As someone who has been dealing with these issues for the past two decades, hearing the same, first-year undergraduate arguments about God's existence, about the nefarious social influence of religion, and about the possibility of a secular ethic is really quite tiresome. Yet, at "On Faith", Sally Quinn gives space to Herb Silverman, who founded and is President of something called the Secular Coalition of America. Wow, how counter-cultural.
As to the first, that is God's existence, my response anymore is, "Who cares?" God's existence is no more dependent upon some kind of argument deemed "rational" or "logical" than is the existence of gravity, evolution, or second law of thermodynamics. Whether or not an individual, or a whole planet for that matter, believes in God or not no more renders God non-existent than a refusal to accept the evidence for evolution somehow renders the theory invalid. Most first-year undergraduates who take some kind of survey class in western thought run up against the same arguments Silverman offers here. While they might be exhilarating to an 18-year-old who is hearing them for the first time, their novelty wore off a long time ago.
As to the question of "belief" and its social dimension, I cannot imagine an issue for which I care less than perhaps the previous one. All social phenomena have both good and bad aspects, religion among the rest.
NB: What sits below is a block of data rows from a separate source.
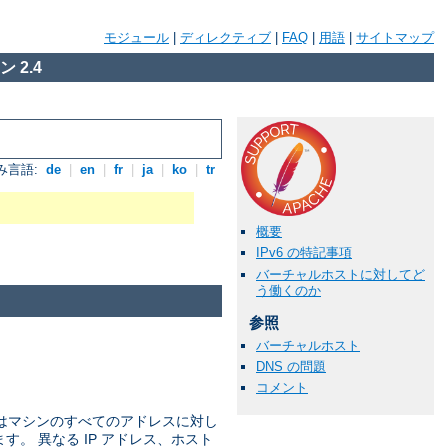
モジュール
|
ディレクティブ
|
FAQ
|
用語
|
サイトマップ
 2.4
み言語:
de
|
en
|
fr
|
ja
|
ko
|
tr
概要
IPv6 の特記事項
バーチャルホストに対してど
う働くのか
参照
バーチャルホスト
DNS の問題
コメント
ではマシンのすべてのアドレスに対し
ます。 異なる IP アドレス、ホスト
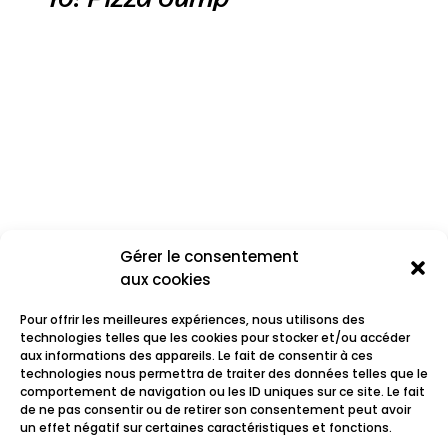
Gérer le consentement
aux cookies
Pour offrir les meilleures expériences, nous utilisons des
technologies telles que les cookies pour stocker et/ou accéder
aux informations des appareils. Le fait de consentir à ces
technologies nous permettra de traiter des données telles que le
comportement de navigation ou les ID uniques sur ce site. Le fait
Virago
de ne pas consentir ou de retirer son consentement peut avoir
un effet négatif sur certaines caractéristiques et fonctions.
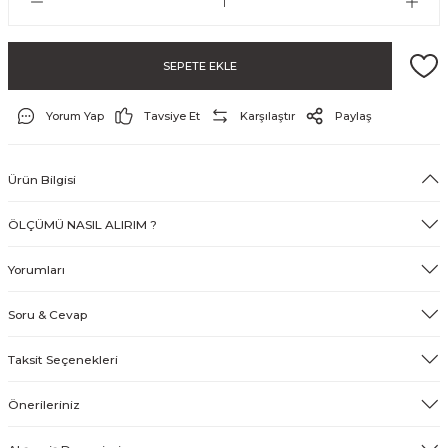
SEPETE EKLE
& Tırnak Koruyucu
Yorum Yap
Tavsiye Et
Karşılaştır
Paylaş
klik
Ürün Bilgisi
rı
ÖLÇÜMÜ NASIL ALIRIM ?
rı
Yorumları
Soru & Cevap
Taksit Seçenekleri
Önerileriniz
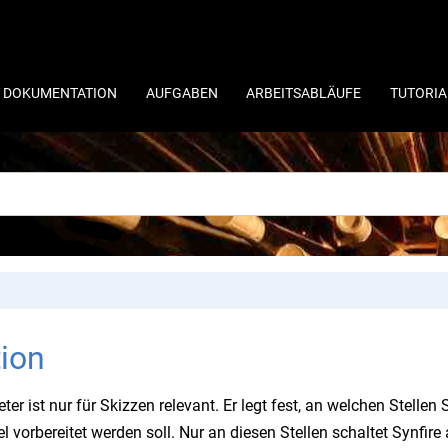
 DOKUMENTATION
AUFGABEN
ARBEITSABLÄUFE
TUTORIA
tion
ter ist nur für Skizzen relevant. Er legt fest, an welchen Stell
 vorbereitet werden soll. Nur an diesen Stellen schaltet Synfi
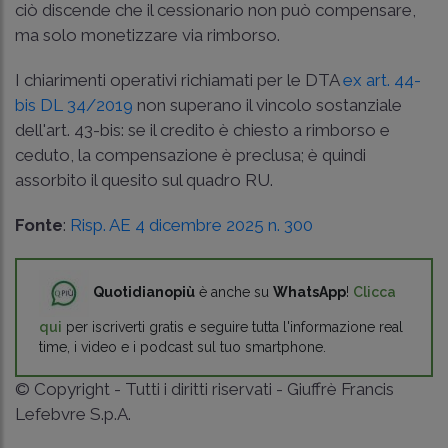
ciò discende che il cessionario non può compensare,
ma solo monetizzare via rimborso.
I chiarimenti operativi richiamati per le DTA
ex art. 44-
bis DL 34/2019
non superano il vincolo sostanziale
dell'art. 43-bis: se il credito è chiesto a rimborso e
ceduto, la compensazione è preclusa; è quindi
assorbito il quesito sul quadro RU.
Fonte
:
Risp. AE 4 dicembre 2025 n. 300
Quotidianopiù
è anche su
WhatsApp
!
Clicca
qui
per iscriverti gratis e seguire tutta l'informazione real
time, i video e i podcast sul tuo smartphone.
© Copyright - Tutti i diritti riservati - Giuffrè Francis
Lefebvre S.p.A.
Since Silverman has no idea what he's talking about when he speaks of belief, as it operates for Christian believers at any rate; since Silverman seems to think that Christianity is the sum total of religious expression in the United States (odd, considering his surname), his argument is nonsensical from the get-go, because other religions define belief, and the content thereof in completely different ways, and live it out in ways that are alien to the Christian mind-set.
Finally, is it surprising to anyone, after nearly 200 years of doing so, that there are ethical codes that are quite successful that have nothing at all to do with God? It shouldn't be, at least to anyone who has been paying attention. Yet, to judge from the readers comments, as well as Silverman's, one finds the idea somehow fresh and new to some people. Again, it might be a good idea for them to return to undergraduate school and take a survey class in Enlightenment, Romantic, and modernist/post-modernist thought.
Like conservatives who spew out gobbledygook, the best way to treat nonsense like this is not to respond to it, but just point and laugh. When adults are carrying on a conversation, and a child interrupts, we usually stare for a moment then carry on as usual. Best way to treat garbage like this as well.